Un des facteurs majeurs qui entravent le processus d’intégration entre les pays d’Asie Centrale est le problème des ressources en eau et en énergie de cette région.Les conditions historiques préalables à la situation de nos jours remonte à l’époque de l’ancienne Union Soviétique. A cette époque-là, la région dépendait d’un système uni en matière d’eau , d’énergie et socio-économique à un niveau d’union globale; sans la division des ressources importantes , qui incluaient à la fois l’eau et l’énergie , et sa séparation de la direction d’un soi-disant centre, en d’autres termes Moscou.

L’effondrement de ce système centralisé, lorsque ces pays d’Asie Centrale ont acquis leur indépendance nationale, a changé non seulement le statut socio-économique de la région mais aussi sa situation géopolitique . Cela démontre l’énorme importance des frontières nationales, qui ont alors acquis une nouvelle signification à la suite de la désintégration de l’URSS. Les systèmes qui étaient auparavant unifiés ont maintenant pris un aspect transfrontalier .Les conflits de l’eau ( avec les rivières transfrontalières de Amu Darya et Syr Darya) et de l’énergie des pays de la région servent d’exemples très clairs de ce changement. Cela contribue aussi en partie à la croissance de la militarisation ( surtout le long des frontières) et parfois d’affrontements directs entre les pays d’Asie Centrale.

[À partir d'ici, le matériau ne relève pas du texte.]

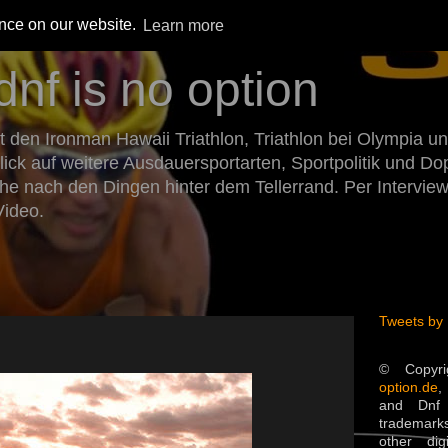
ence on our website.
Learn more
dnf is no option
den Ironman Hawaii Triathlon, Triathlon bei Olympia un
Blick auf weitere Ausdauersportarten, Sportpolitik und 
he nach den Dingen hinter dem Tellerrand. Per Intervie
Video.
Tweets by
© Copyr
option.de
,
and Dnf 
trademarks
other dig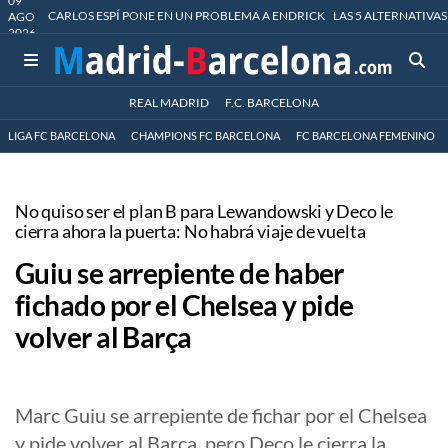
09
CARLOS ESPÍ PONE EN UN PROBLEMA A ENDRICK
LAS 5 ALTERNATIVAS
AGO
2026
REAL MADRID
F.C. BARCELONA
LIGA FC BARCELONA
CHAMPIONS FC BARCELONA
FC BARCELONA FEMENINO
No quiso ser el plan B para Lewandowski y Deco le
cierra ahora la puerta: No habrá viaje de vuelta
Guiu se arrepiente de haber
fichado por el Chelsea y pide
volver al Barça
Marc Guiu se arrepiente de fichar por el Chelsea
y pide volver al Barça, pero Deco le cierra la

Par exemple, le Tajikistan et le Kyrgyzstan d’une part, et l' Uzbekistan de l’autre, continuent à s’affronter sur la construction de la Centrale Hydroélectrique de Rogunsk et Kambaratinsk (Kambarata-1). Tandis que le Tajikistan défend principalement l’emplacement de la Centrale Hydroélectrique et son droit à construire de telles Centrales Hydroélectriques pour résoudre les problèmes énergétiques du pays, l’Uzbekistan ne cesse de répéter que leur position est totalement conforme aux normes de la loi internationale.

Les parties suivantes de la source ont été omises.